Most Nigerians want Nigeria to be a success, however, change will not thrive without a unified, patriotic vision for a nationhood. Nigeria will continue to dwindle, shrink and deteriorate until a visionary agenda that will bring all nation states involved in Nigeria, to align their individual spirit, philosophy and psychology for a bigger nation. Unfortunately previous national leaders have never felt it was important albeit for their own self-interest. The political elite in the Northern geopolitical region of Nigeria may prefer the status quo as they fear the unknown if a new agenda is set in the country. On the other hand, a new agenda may appeal to the power brokers of the Southern geopolitical region, however the mutual mistrust between the major nation states of southern Nigeria (the Igbos and Yorubas) has truncated a unified will from the south.

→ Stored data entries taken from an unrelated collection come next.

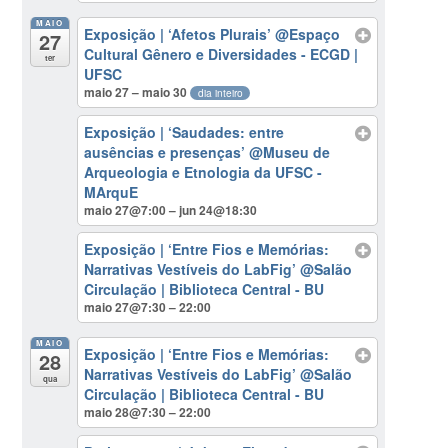
MAIO
Exposição | ‘Afetos Plurais’
@Espaço
27
Cultural Gênero e Diversidades - ECGD |
ter
UFSC
maio 27 – maio 30
dia inteiro
Exposição | ‘Saudades: entre
ausências e presenças’
@Museu de
Arqueologia e Etnologia da UFSC -
MArquE
maio 27@7:00 – jun 24@18:30
Exposição | ‘Entre Fios e Memórias:
Narrativas Vestíveis do LabFig’
@Salão
Circulação | Biblioteca Central - BU
maio 27@7:30 – 22:00
MAIO
Exposição | ‘Entre Fios e Memórias:
28
Narrativas Vestíveis do LabFig’
@Salão
qua
Circulação | Biblioteca Central - BU
maio 28@7:30 – 22:00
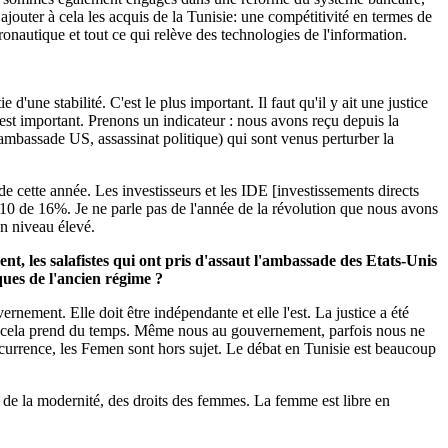
ajouter à cela les acquis de la Tunisie: une compétitivité en termes de
onautique et tout ce qui relève des technologies de l'information.
ne stabilité. C'est le plus important. Il faut qu'il y ait une justice
é est important. Prenons un indicateur : nous avons reçu depuis la
'ambassade US, assassinat politique) qui sont venus perturber la
 de cette année. Les investisseurs et les IDE [investissements directs
0 de 16%. Je ne parle pas de l'année de la révolution que nous avons
n niveau élevé.
t, les salafistes qui ont pris d'assaut l'ambassade des Etats-Unis
ques de l'ancien régime ?
rnement. Elle doit être indépendante et elle l'est. La justice a été
 et cela prend du temps. Même nous au gouvernement, parfois nous ne
ccurrence, les Femen sont hors sujet. Le débat en Tunisie est beaucoup
x, de la modernité, des droits des femmes. La femme est libre en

As we progress in 2016, Nigeria cannot afford to deny the truth that though corruption is a problem, the elephant in the room is the lack of national spirit, philosophy and psychology, which has led to the Niger delta insurgency, Boko Haram, the Biafra movement, and possibly more to come in ensuing years. Buhari has to learn from his mistakes of the past, during his leadership of the country 1983-1985. To continue to dismiss the need to engage the people in discussing an agenda for a national spirit, philosophy, psychology, and form of governance that will make everyone an equal partner, is a dangerous path that deters national progress. The power brokers in government now should know that there is a potential that at the end of the day there can be a repeat of the speech by Babangida in August 27 of 1985 on why Buhari’s military regime was dethroned. In explaining the rationale for overthrowing Buhari’s regime, Babangida said, “regrettably, it turned out that Major-General Muhammadu Buhari was too rigid and uncompromising in his attitudes to issues of national significance. Efforts to make him understand that a diverse polity like Nigeria required recognition and appreciation of differences in both cultural and individual perceptions, only served to aggravate these attitudes.” As Sony Okosun’s music rightly captures, Nigerians would like to know from the new administration “which way Nigeria”?